A l’écriture, Jon Favreau assure la continuité de l’univers décrit dans The Mandalorian et repense le personnage de Boba Fett (en en faisant un tueur en quête de rédemption, ce qui ne convaincra pas tout le monde), les hommes des sables (en en faisant la métaphore des indiens d’Amérique), l’organisation politique de Tatooine (en révélant plus en détail le fonctionnement de la ville de Mos Espa) et la nature du Rancor (élevé pour combattre dans des arènes, il s’attache pour la vie au premier être qu’il voit). Le scénariste a quelques idées intéressantes et prend toujours plaisir à explorer cet univers, jusqu’à offrir à Boba sa revanche sur le Sarlacc.

Certes, l’orientation de la série à partir du cinquième épisode pourra apparaître comme une digression un peu facile (voire carrément grossière), abandonnant un temps le personnage de Fett, moins attachant, pour donner suite aux aventures du Mandalorien et de Grogu. Mais cette fin de saison semble avoir été pensée comme un spin-off totalement dépendant de The Mandalorian, cette série/suite comblant finalement les zones d’ombre restées en suspens dans les deux premières saison de la série dédiée à Din Djarin. Cela fait d’ailleurs plaisir d’assister à l’entrainement de Grogu par Luke Skywalker (le visage de Mark Hamill jeune est sidérant de réalisme), un entrainement répondant logiquement à celui dispensé par Yoda sur Dagobah. Cependant, le choix de Grogu semble être un aveu de rétrogradage de la part des scénaristes, tant la fin de cette première saison annule celle de la saison 2 du Mandalorian.

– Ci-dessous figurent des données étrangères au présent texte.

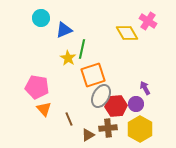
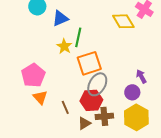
pink pentagon: (37, 87) -> (33, 75), turned 30
red hexagon: (116, 106) -> (91, 100), moved

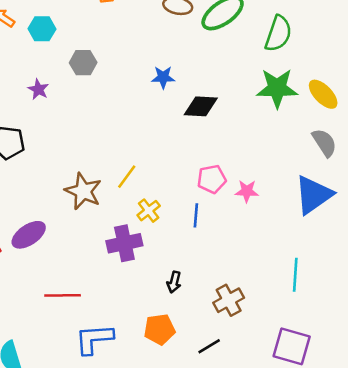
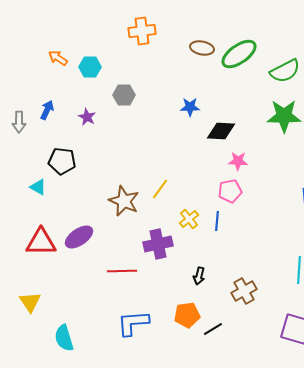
green semicircle: (278, 34) -> (285, 71), turned 44
pink star: (247, 191) -> (238, 161), moved
yellow cross: (149, 211) -> (189, 219), moved
red line: (63, 295) -> (122, 271), moved
black line: (209, 346) -> (213, 329), moved

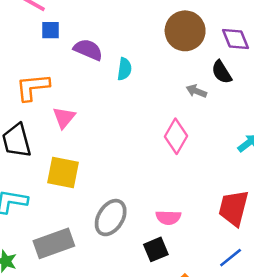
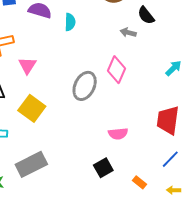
yellow square: (63, 173) -> (32, 108), turned 32
gray ellipse: (111, 218) -> (85, 86), moved
black square: (156, 249) -> (103, 168), moved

Le tout s’achemine vers une bataille finale qui, si elle manque parfois de rythme dans sa mise en scène, regorge de quelques morceaux de bravoure dont l’un des moindres est bien sûr l’arrivée de dernière minute d’un Rancor furibard en mode King Kong, prêtant mains fortes aux héros cernés par les troupes de l’ennemi.

Du grand spectacle pour petit écran, du fan service pour nostalgiques de la première trilogie, du tout bon pour ceux qui rêvent encore de cet univers, et du moins bon pour ceux qui en ont trop bouffé.